→ **DATA LISTING**
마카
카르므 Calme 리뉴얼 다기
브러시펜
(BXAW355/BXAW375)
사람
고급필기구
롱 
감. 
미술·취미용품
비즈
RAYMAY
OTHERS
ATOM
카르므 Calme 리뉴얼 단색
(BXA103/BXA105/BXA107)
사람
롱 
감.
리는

...

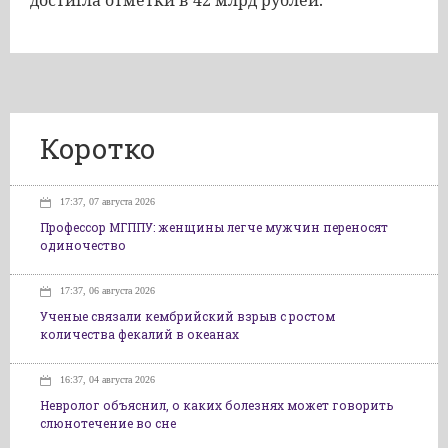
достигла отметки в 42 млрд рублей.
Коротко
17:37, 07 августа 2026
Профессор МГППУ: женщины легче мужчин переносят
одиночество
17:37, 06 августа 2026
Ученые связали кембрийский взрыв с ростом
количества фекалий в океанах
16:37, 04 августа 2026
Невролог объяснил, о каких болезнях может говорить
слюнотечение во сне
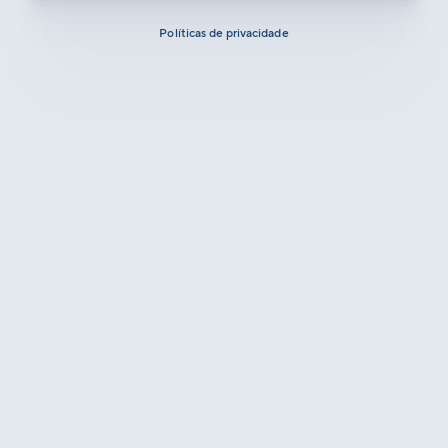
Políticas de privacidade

==

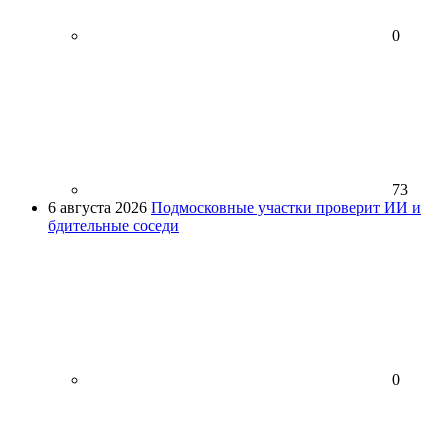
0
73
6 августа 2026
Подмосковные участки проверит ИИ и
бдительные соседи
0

→ **PROBLEM REQUIREMENTS**
Pull together all lines from the data that mention the word "августа".

→ **TASK ANSWER**
17:37, 07 августа 2026
17:37, 06 августа 2026
16:37, 04 августа 2026
6 августа 2026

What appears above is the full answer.